A couple days later, I returned to the garage and was greeted by Sherry and her husband, Rusty, who buy and restore rare vintage cars in their garage workshop. I think my child-like excitement won them over and Sherry offered me a ride around Pukekohe in the Isetta. After I got over the initial enchantment, I noticed that there were no doors on this thing. Take a look at the photo above again. I looked all around the car, nothing on the sides, nothing in the back, and nothing on the front. Except there was something. A tiny little handle right by the headlamp. Sherry turned the handle and the entire front panel opened up shifting the steering wheel along with it. She told me to get in.

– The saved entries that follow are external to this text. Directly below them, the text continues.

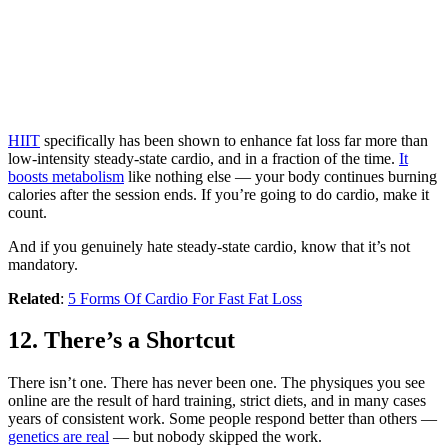
HIIT
specifically has been shown to enhance fat loss far more than
low-intensity steady-state cardio, and in a fraction of the time.
It
boosts metabolism
like nothing else — your body continues burning
calories after the session ends. If you’re going to do cardio, make it
count.
And if you genuinely hate steady-state cardio, know that it’s not
mandatory.
Related
:
5 Forms Of Cardio For Fast Fat Loss
12. There’s a Shortcut
There isn’t one. There has never been one. The physiques you see
online are the result of hard training, strict diets, and in many cases
years of consistent work. Some people respond better than others —
genetics are real
— but nobody skipped the work.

Vintage Restored BMW Isetta Front Door Opening and Steering Wheel

Kien Lam BMW Vintage Restored Isetta Headlights

I’d never seen anything like it. It felt like a being in a little 2 seat spaceship more than being in a car. We pulled out of the garage and onto the street. It was like riding along in a tiny little box, but the coolest tiny little box you could ride in. It was mind boggling simple inside the car. A key ignition, an indicator switch,  speedometer, clutch, gas, break and a gear stick right on the side of where you would normally expect a door to be. There was a seat and a bit of space to keep your things above where I assume the engine resided. On the outside, the red and white paint was flawless. You had two headlamps to the side of the car, a pair of crash bars to the front, and a guard rail around the gas tank. That was it.

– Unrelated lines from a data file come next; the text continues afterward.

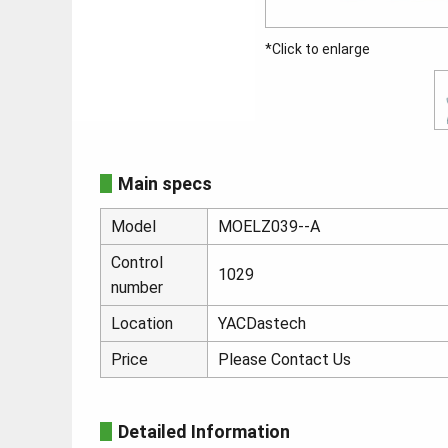
*Click to enlarge
Main specs
Model
MOELZ039--A
Control
1029
number
Location
YACDastech
Price
Please Contact Us
Detailed Information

Vintage Restored BMW Isetta Gear Stick and Front View

Vintage Restored BMW Isetta Back View

Vintage Restored BMW Isetta Close Up

Below is Rusty working while Sherry showed me a couple more cars that were in the garage at the moment.

Rusty's Garage In Pukokohe, New Zealand

We then went for a ride in their Fiat Bambino station wagon. Another restored beauty. I wanted one of these things too. This one had a bit more space. A pair of suicide doors for the driver and front passenger opened up nicely to a pretty spacious interior. It even had a little sunroof.

Side View of Vintage Restored Bambino Wagon

Interior of Restored Fiat Bambino Wagon

Fiat Bambino Wagon Vintage Restored

As if only to make me even more jealous, Rusty directs me to another car covered up. Underneath was another BMW Isetta. This was not yet restored, but still a thing of beauty. Why can’t we make cars like this anymore?

Yellow Vintage BMW Isetta Project Car

Now if only I can ride around New Zealand in one of these things. We can all dream.